Archive for the ‘Browser’ Category

Python HTML Layout Engine Progress

Saturday, September 13th, 2008

I’ve made some progress on my Python web browser. It’s nothing earth-shattering at the moment, but it does take all the text from a web page and render it.

It currently treats each element (including the ones in the head, actually, I need to fix that) as an inline text element. It doesn’t quite do proper whitespace compression between elements, either, leading to some multiple spaces in certain places. What it does do nicely is the splitting on lines in reasonable places.

The part I’m working on next is the application of CSS rules to the document. I’m considering a couple of different possibilities for methods of walking the DOM tree and cascading the rules into each element. Either way it ends up boiling down to walking the tree and matching CSS selectors against each element, and applying rules for those elements which match, of course taking into account the specificity of the matching selector to make sure the proper rule ends up taking precidence.

I haven’t sat down and figured the bit O of them yet, but I think it’s going to be a memory vs. speed decision.

Once I have styles applying to elements, I’ll probably work on getting all the standard HTML4 CSS rules rendering properly. After that, it will be on the more thorough block element handling, replaced elements (images, form elements), and probably psuedo-classes and psuedo-selectors.

After that, I dunno… Acid2?

Anyway, that’s me getting ahead of myself. I mean, it doesn’t even render block elements yet (since it has no way of setting an elment to be a block element, due to the whole no CSS being applied yet thing).

If you are curious, you can check it out from my public git repo.

I warn you, the code is not really commented too much (except for in the layout section, there’s a whole outline of how that’s all supposed to work in there). If you want to see the magic of how it renders now, go ahead and run getgoogle.py (which, ironically, doesn’t even get Google at this point, since Google has some JavaScript which it wants to render as text…). You’ll need pygame installed to run it.

I’ll save you some time, though. It looks like this:

But hopefully not for long :)

On productivity, flow, and the “big block”

Tuesday, January 15th, 2008

The “Big Block” Method

Joshua Clanton posted a guest post on Jarkko Laine’s blog yesterday, talking about how to get into a state of “flow” to increase your productivity.
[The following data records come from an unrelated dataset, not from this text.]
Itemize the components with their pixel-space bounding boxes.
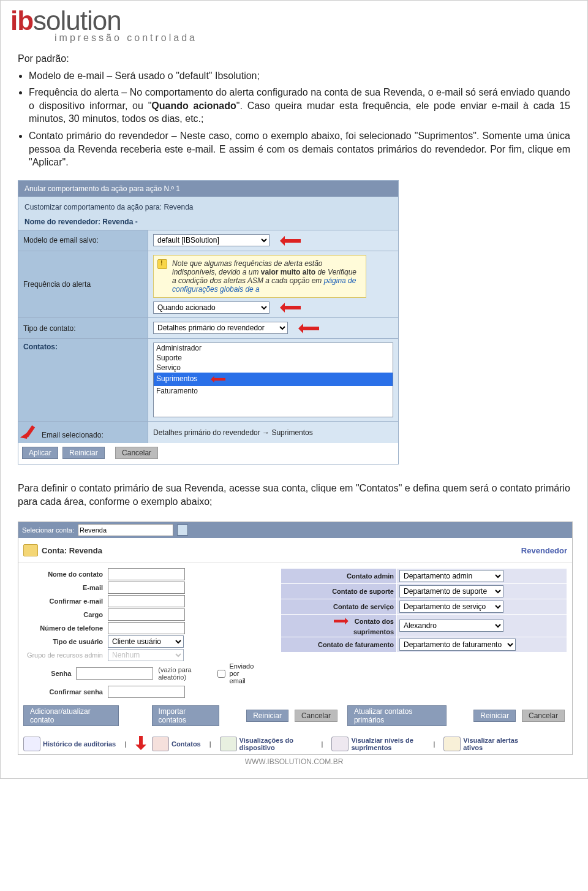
suprimentos-label: Contato dos suprimentos [281, 615, 397, 637]
faturamento-select[interactable]: Departamento de faturamento [399, 639, 516, 651]
alerts-icon [443, 737, 461, 751]
grupo-label: Grupo de recursos admin [23, 651, 108, 659]
type-select[interactable]: Detalhes primário do revendedor [153, 322, 288, 334]
servico-select[interactable]: Departamento de serviço [399, 601, 503, 613]
admin-select[interactable]: Departamento admin [399, 570, 503, 582]
import-button[interactable]: Importar contatos [152, 705, 219, 726]
supplies-icon [331, 737, 349, 751]
nav-dispositivo[interactable]: Visualizações do dispositivo [220, 737, 313, 751]
account-role: Revendedor [521, 546, 567, 555]
list-item[interactable]: Serviço [154, 363, 393, 373]
heading-por-padrao: Por padrão: [18, 52, 570, 66]
cargo-label: Cargo [23, 611, 108, 618]
logo: ibsolution [10, 6, 578, 36]
nav-suprimentos[interactable]: Visualziar níveis de suprimentos [331, 737, 424, 751]
apply-button[interactable]: Aplicar [22, 447, 58, 459]
contacts-label: Contatos: [18, 339, 148, 422]
contact-form: Nome do contato E-mail Confirmar e-mail … [23, 568, 256, 699]
senha-label: Senha [23, 670, 76, 677]
reset-button[interactable]: Reiniciar [62, 447, 105, 459]
panel-subtitle: Customizar comportamento da ação para: R… [18, 197, 398, 214]
nav-alertas[interactable]: Visualizar alertas ativos [443, 737, 537, 751]
model-select[interactable]: default [IBSolution] [153, 234, 270, 246]
arrow-icon [276, 301, 301, 314]
reseller-name-label: Nome do revendedor: Revenda - [18, 214, 398, 230]
update-primary-button[interactable]: Atualizar contatos primários [347, 705, 447, 726]
confirm-senha-input[interactable] [108, 686, 185, 698]
audit-icon [23, 737, 40, 751]
instruction-text: Para definir o contato primário de sua R… [1, 464, 587, 508]
contacts-listbox[interactable]: Administrador Suporte Serviço Suprimento… [153, 343, 393, 417]
warning-note: Note que algumas frequências de alerta e… [153, 255, 366, 298]
telefone-input[interactable] [108, 622, 185, 634]
nav-contatos[interactable]: Contatos [152, 737, 201, 751]
contacts-icon [152, 737, 169, 751]
panel-title: Anular comportamento da ação para ação N… [18, 181, 398, 197]
nav-auditorias[interactable]: Histórico de auditorias [23, 737, 116, 751]
bullet-frequencia: Frequência do alerta – No comportamento … [29, 86, 570, 126]
add-contact-button[interactable]: Adicionar/atualizar contato [23, 705, 119, 726]
select-account-label: Selecionar conta: [22, 526, 74, 534]
footer-url: WWW.IBSOLUTION.COM.BR [1, 757, 587, 766]
list-item-selected[interactable]: Suprimentos [154, 373, 393, 386]
arrow-icon [334, 617, 351, 626]
senha-email-checkbox[interactable] [217, 670, 225, 678]
servico-label: Contato de serviço [281, 599, 397, 615]
model-label: Modelo de email salvo: [18, 230, 148, 251]
bullet-contato: Contato primário do revendedor – Neste c… [29, 129, 570, 169]
confirm-email-label: Confirmar e-mail [23, 597, 108, 605]
confirm-senha-label: Confirmar senha [23, 688, 108, 696]
arrow-icon [295, 322, 319, 335]
select-account-input[interactable] [78, 524, 173, 536]
action-panel: Anular comportamento da ação para ação N… [18, 180, 399, 464]
suporte-label: Contato de suporte [281, 584, 397, 599]
cancel-button-2[interactable]: Cancelar [522, 710, 565, 722]
cancel-button[interactable]: Cancelar [295, 710, 337, 722]
account-row: Conta: Revenda Revendedor [18, 538, 572, 563]
freq-select[interactable]: Quando acionado [153, 301, 270, 314]
arrow-icon [23, 425, 42, 438]
type-label: Tipo de contato: [18, 318, 148, 339]
senha-input[interactable] [76, 667, 153, 680]
telefone-label: Número de telefone [23, 624, 108, 632]
lookup-icon[interactable] [177, 525, 188, 536]
nome-label: Nome do contato [23, 571, 108, 578]
faturamento-label: Contato de faturamento [281, 637, 397, 653]
arrow-icon [208, 375, 225, 384]
logo-solution: solution [33, 6, 121, 36]
warning-icon [157, 259, 167, 269]
footer-nav: Histórico de auditorias | Contatos | Vis… [18, 730, 572, 754]
freq-label: Frequência do alerta [18, 251, 148, 318]
reset-button[interactable]: Reiniciar [246, 710, 288, 722]
tipo-usuario-select[interactable]: Cliente usuário [108, 635, 184, 648]
page-header: ibsolution impressão controlada [1, 1, 587, 46]
select-account-bar: Selecionar conta: [18, 522, 572, 538]
logo-ib: ib [10, 6, 33, 36]
nome-input[interactable] [108, 568, 185, 580]
reset-button-2[interactable]: Reiniciar [473, 710, 516, 722]
bullet-modelo: Modelo de e-mail – Será usado o "default… [29, 69, 570, 83]
intro-text: Por padrão: Modelo de e-mail – Será usad… [1, 46, 587, 169]
primary-contacts-table: Contato adminDepartamento admin Contato … [281, 568, 567, 699]
list-item[interactable]: Suporte [154, 353, 393, 363]
email-label: E-mail [23, 584, 108, 591]
cancel-button[interactable]: Cancelar [115, 447, 158, 459]
suporte-select[interactable]: Departamento de suporte [399, 585, 503, 597]
arrow-icon [276, 235, 301, 247]
email-selected-value: Detalhes primário do revendedor → Suprim… [148, 422, 399, 444]
grupo-select: Nenhum [108, 649, 184, 661]
admin-label: Contato admin [281, 569, 397, 584]
list-item[interactable]: Faturamento [154, 386, 393, 396]
device-icon [220, 737, 237, 751]
account-name: Conta: Revenda [42, 546, 102, 555]
folder-icon [23, 544, 38, 556]
email-input[interactable] [108, 582, 185, 594]
senha-note: (vazio para aleatório) [158, 666, 196, 681]
confirm-email-input[interactable] [108, 595, 185, 607]
account-panel: Selecionar conta: Conta: Revenda Revende… [18, 521, 573, 755]
list-item[interactable]: Administrador [154, 343, 393, 353]
cargo-input[interactable] [108, 609, 185, 621]
email-selected-label: Email selecionado: [18, 422, 148, 444]
suprimentos-select[interactable]: Alexandro [399, 620, 503, 632]
logo-tagline: impressão controlada [10, 32, 578, 44]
I commented that I seem to be able to get into a state of flow better when I have a large chunk of time allocated to work on a task.

To me there’s nothing worse than coming back to something I had to stop in the middle of. It takes far too much time to get back up to speed on what I was doing, and often I’ll have forgotten about something essential, which results in bugs.

Joshua pointed out in another blog post that it helps flow to have not only big blocks of time but also to have your tasks divided into big blocks as well.

I definitely agree with Joshua on the “big block method,” though this is the first time I’ve put much conscious thought into it. Looking back, it seems that I’ve done better work when I’ve used this method, and I’ve always hated working in short bursts, since it feels like I’m wasting too much time in “context switching.”

How big of a block?

There’s one question I’m not really sure of the answer to yet: How big should a big block be?

The first answer that comes to mind is “Just big enough, but no bigger” (a modified Einstein quote)

So far my technique has been to just pick what seems to be a single functional unit, or perhaps a piece of functionality that all belongs together.

I suppose that different people will have different definitions of what a big block task is, but to me it works out that it’s something that is a complete unit. A complete unit can be a full module, or one step in the implementation of a full module. The key is, though, that there is a clear stopping point and something isn’t left unfinished.

For example, working on my browser, I have index cards (old business cards, actually) which each have an individual task on them. I sort these cards by the order I plan to do them in. These cards contain something like “Implement DOM 2 HTML” or “Rendering Engine support for inline elements.”

The former is a complete module which could (and was) finished in one big block section of time.

The latter won’t result in the final version of the layout engine, but it will get it to a point where it is functioning, and then the next step would be to support block elements. Absolutely and relatively positioned elements would be yet another separate task.

I’d be very interested to hear more ideas and thoughts about the big block method. How about adding a comment or writing a blog post with a trackback?

Python DOM HTML functional

Sunday, January 13th, 2008

DOM HTML Progress

Well, I’ve made some progress on the HTML layout engine, but it still isn’t complete enough to run yet.

When I got to the point where I needed to call ViewCSS.getComputedStyle from the DOM, I stopped to actually implement it, and decided that it was a good time to actually see if the DOM HTML code I had written would run.

It didn’t, of course.

So I spent some time fixing all the little bugs here and there, and set up some test code to pull a page from the internet and parse it into a full HTML DOM tree.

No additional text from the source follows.